I know that we are at a place now where all it would take would be telling them that they can no longer come to our bed, but I'm not ready to do that yet. Waking up together is still one of the joys of my day.

post #32 of 33

Originally Posted by CariS
I don’t think this was created as an exclusive attachment parenting website.
In that case, you are mistaken. Mothering, and Mothering.com, are about attachment parenting.

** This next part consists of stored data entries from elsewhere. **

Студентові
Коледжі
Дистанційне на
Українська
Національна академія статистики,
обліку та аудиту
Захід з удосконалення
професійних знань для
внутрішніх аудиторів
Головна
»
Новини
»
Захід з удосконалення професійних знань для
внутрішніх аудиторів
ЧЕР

The purpose of these forums is not to "support" everybody and every choice indiscriminately. It is not a place to support CIO, or formula feeding by choice, or routine infant circumcision, or spanking, or many other things. It *is* a place to support attachment parenting and natural living, and learning about those subjects.
post #33 of 33
*insomniac creeping in*
we've partially transitioned k into her own bed (she spends about half the night there, though she sometimes spends her whole night). we did it because i was NOT SLEEPING anymore. we have a queen-sized bed. my husband is 6-foot and a bed hog, i'm a cover hog and k wants the whole bed as her's-- she's tall for a 19 month old (already 32"!!) and STRONG and pushes her feet into my back and stomach and her father's head. then there are the cats who CANNOT be convinced to sleep anywhere else (trust me, i've tried, but a closed door just makes them more obnoxious). plus, i'm almost 20 weeks pregnant now and am slowly taking up more room in the bed.
we'll probably still be partially co-sleeping with k when q comes along (i'm thinking we may need a co-sleeper because, really, there is NOWHERE for a 4th person to be!) but i hope it really is just partially. co-sleeping with my active toddler just isn't working for the family anymore. when any member isn't getting enough sleep and is thus cranky and short-tempered for the day, the whole family vibe gets off and EVERYONE turns into a cranky, short-tempered grump. and isn't ap all about making decsions based on what is best for your family? i LOVE co-sleeping, i do, but i just can't stand so many people in the bed anymore. i find myself often resentful when k comes toddling in the middle of the night and that is NOT good.
i hope we can understand that being respectful and gentle with our kids extends to being respectful and gentle to ourselves, too.